OPTIMAS
(2024)Objective
OPTIMAS assessed whether early (≤4 days) versus delayed (7–14 days) initiation of DOACs after ischemic stroke in atrial fibrillation is safe and effective.
Study Summary
• No increase in symptomatic ICH with early initiation (0.6% vs 0.7%)
• No efficacy difference; supports earlier anticoagulation
Intervention
Phase 4, multicenter RCT of 3621 patients with AF-related ischemic stroke, randomized to early (≤4 days) vs delayed (7–14 days) DOAC initiation. Primary outcome: composite of recurrent stroke, ICH, systemic embolism, or unclassifiable stroke at 90 days.
Inclusion Criteria
• Age ≥18 with AF
• Acute ischemic stroke ≥24h duration
• Brain imaging excluding ICH
• Eligible for DOAC but uncertain timing
Study Design
Arms: Early DOAC (≤4 days) vs Delayed DOAC (7–14 days)
Patients per Arm: 1814 early, 1807 delayed
Outcome
• Symptomatic ICH: 0.6% vs 0.7%
• Mortality: 8.8% early vs 8.9% delayed
Bottom Line
Early DOAC initiation within 4 days after ischaemic stroke associated with atrial fibrillation was non-inferior to delayed initiation for the composite outcome of ischaemic stroke, intracranial haemorrhage, unclassifiable stroke, or systemic embolism at 90 days. These findings do not support the current common and guideline-supported practice of delaying DOAC initiation after ischaemic stroke with atrial fibrillation.
Major Points
- OPTIMAS was a multicentre, open-label, blinded-endpoint, parallel-group, phase 4, randomised controlled trial conducted at 100 UK hospitals.

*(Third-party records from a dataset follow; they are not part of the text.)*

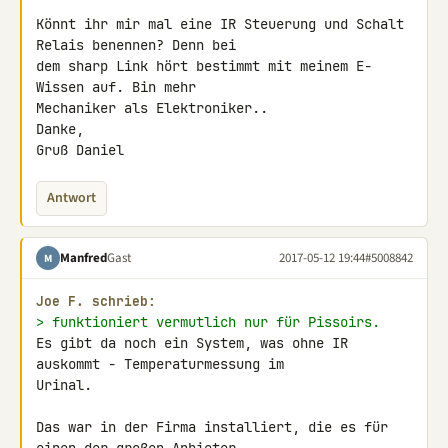
Könnt ihr mir mal eine IR Steuerung und Schalt 
Relais benennen? Denn bei 

dem sharp Link hört bestimmt mit meinem E-
Wissen auf. Bin mehr 

Mechaniker als Elektroniker..

Danke,

Gruß Daniel
Antwort
Manfred
Gast
2017-05-12 19:44
#5008842
M
Joe F. schrieb:
> funktioniert vermutlich nur für Pissoirs.
Es gibt da noch ein System, was ohne IR 
auskommt - Temperaturmessung im 

Urinal.

Das war in der Firma installiert, die es für 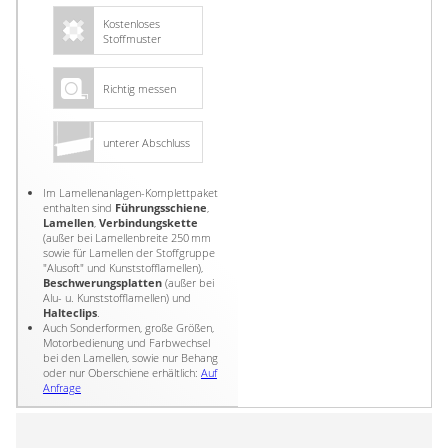
Kostenloses
Stoffmuster
Richtig messen
unterer Abschluss
Im Lamellenanlagen-Komplettpaket
enthalten sind
Führungs­schiene
,
Lamellen
,
Verbindungs­kette
(außer bei Lamellenbreite 250 mm
sowie für Lamellen der Stoffgruppe
"Alusoft" und Kunststofflamellen),
Beschwerungs­platten
(außer bei
Alu- u. Kunststofflamellen) und
Halte­clips
.
Auch Sonder­formen, große Größen,
Motor­bedienung und Farb­wechsel
bei den Lamellen, sowie nur Behang
oder nur Ober­schiene erhältlich:
Auf
Anfrage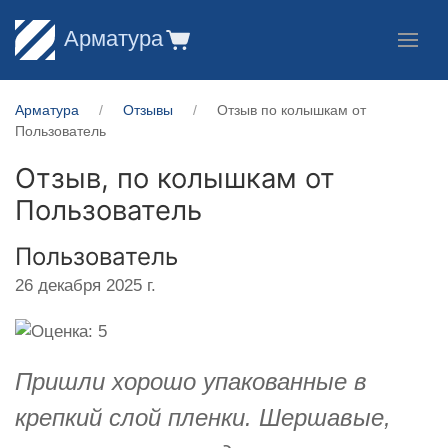
Арматура
Арматура
Отзывы
Отзыв по колышкам от
Пользователь
Отзыв, по колышкам от
Пользователь
Пользователь
26 декабря 2025 г.
Пришли хорошо упакованные в
крепкий слой пленки. Шершавые,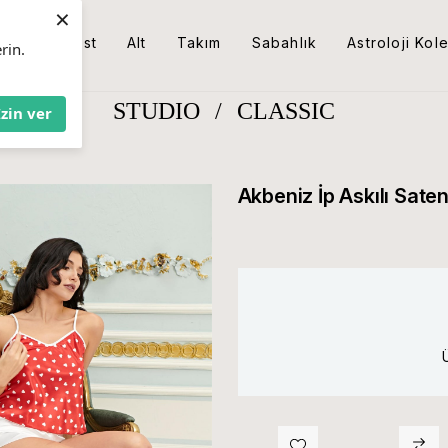
×
Üst
Alt
Takım
Sabahlık
Astroloji Kol
rin.
STUDIO
/
CLASSIC
İzin ver
Akbeniz İp Askılı Sate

- Participants with atrial fibrillation and acute ischaemic stroke were randomised 1:1 to early (≤4 days from stroke symptom onset) or delayed (7-14 days) DOAC initiation.
- The primary outcome was a composite of recurrent ischaemic stroke, symptomatic intracranial haemorrhage, unclassifiable stroke, or systemic embolism incidence at 90 days.

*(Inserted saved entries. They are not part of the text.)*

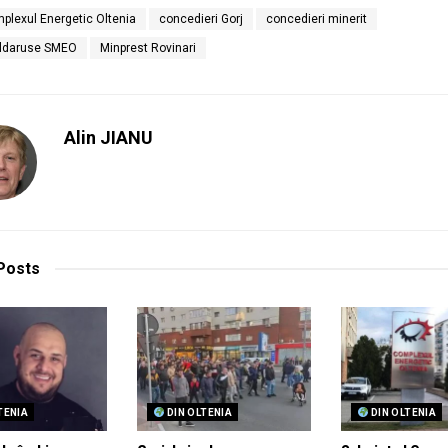
plexul Energetic Oltenia
concedieri Gorj
concedieri minerit
aldaruse SMEO
Minprest Rovinari
Alin JIANU
Posts
TENIA
DIN OLTENIA
DIN OLTENIA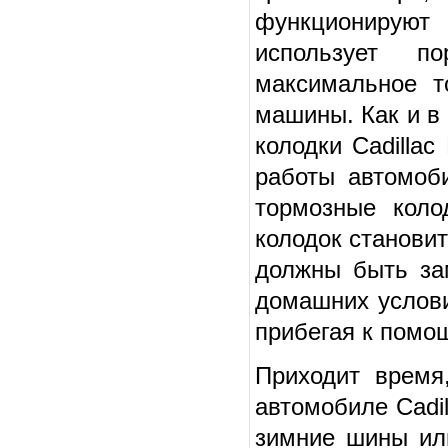
функционируют 
использует по
максимальное т
машины. Как и в
колодки Cadilla
работы автомоб
тормозные коло
колодок станови
должны быть за
домашних услови
прибегая к помо
Приходит время
автомобиле Cadil
зимние шины ил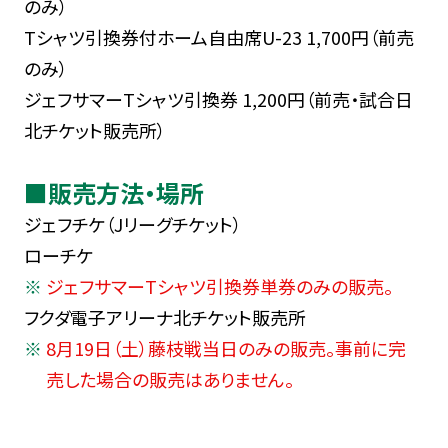
のみ）
Tシャツ引換券付ホーム自由席U-23 1,700円（前売
のみ）
ジェフサマーTシャツ引換券 1,200円（前売・試合日
北チケット販売所）
■販売方法・場所
ジェフチケ（Jリーグチケット）
ローチケ
ジェフサマーTシャツ引換券単券のみの販売。
フクダ電子アリーナ北チケット販売所
8月19日（土）藤枝戦当日のみの販売。事前に完
売した場合の販売はありません。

- 3621 patients were included in the modified intention-to-treat analysis (1814 early group, 1807 delayed group).
- The primary outcome occurred in 3.3% in both early and delayed DOAC initiation groups (adjusted risk difference [RD] 0.000, 95% CI -0.011 to 0.012).

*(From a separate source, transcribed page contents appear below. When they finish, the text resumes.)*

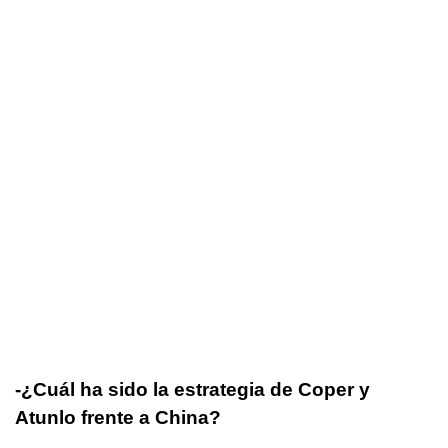
-¿Cuál ha sido la estrategia de Coper y
Atunlo frente a China?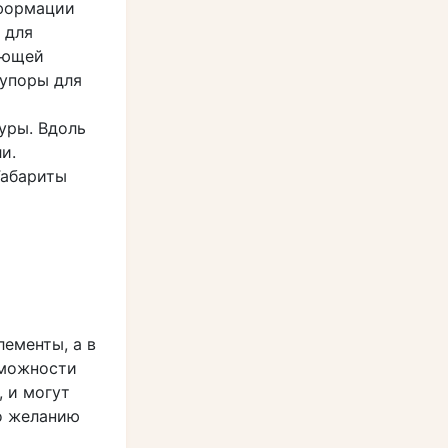
еформации
 для
ующей
 упоры для
уры. Вдоль
и.
Габариты
ементы, а в
зможности
 и могут
по желанию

- The upper limit of the 95% CI for the adjusted RD was less than the non-inferiority margin of 2 percentage points (Pnon-inferiority=0.0003).
- Superiority was not identified (Psuperiority=0.96).
- Symptomatic intracranial haemorrhage occurred in 0.6% in the early group and 0.7% in the delayed group (adjusted RD 0.001, -0.004 to 0.006; p=0.78).
- The study provides more precise estimates than previous trials, including a broad patient population with moderate-to-severe stroke (14.6% of participants had NIHSS score >10 at randomisation).
- No evidence of heterogeneity of effect was found across subgroups including stroke severity, reperfusion treatment, or previous anticoagulation.
Study Design
- Study Type
- Randomised Controlled Trial
- Randomization
- Yes
- Blinding
- Blinded-endpoint adjudication by a masked independent external adjudication committee.
- Sample Size
- 3648
- Follow-up
- 90 days for primary and secondary outcomes
- Centers
- 100
- Countries
- UK
Primary Outcome
Definition: Composite of recurrent ischaemic stroke, symptomatic intracranial haemorrhage, unclassifiable stroke, or systemic embolism incidence at 90 days.
| Control | Intervention | HR/OR | P-value |
|---|---|---|---|
| 59 (3.3%) | 59 (3.3%) | - | 0.96 |
Limitations & Criticisms
- Open-label design, which means participants and treating clinicians were not masked to treatment assignment, potentially introducing performance bias (though outcome adjudication was blinded).
- The study did not randomly assign participants to start anticoagulation between 4 and 7 days after onset, limiting the ability to observe optimal timing within this specific early period.
- The low number of symptomatic intracranial haemorrhage events limited statistical power for this specific safety outcome.
- The 95% CI for the primary outcome, while meeting non-inferiority, includes a maximum adjusted risk difference of 1.2 percentage points, which might be considered clinically meaningful by some.
- The trial excluded patients with severe parenchymal haematoma type 2, limiting definitive guidance for this rare, high-risk subgroup.
- The study did not centrally adjudicate cardiovascular mortality data.
- Brain imaging analyses (e.g., infarct volume, haemorrhagic transformation subtypes) will be reported separately, meaning full imaging-related insights are not yet available in this publication.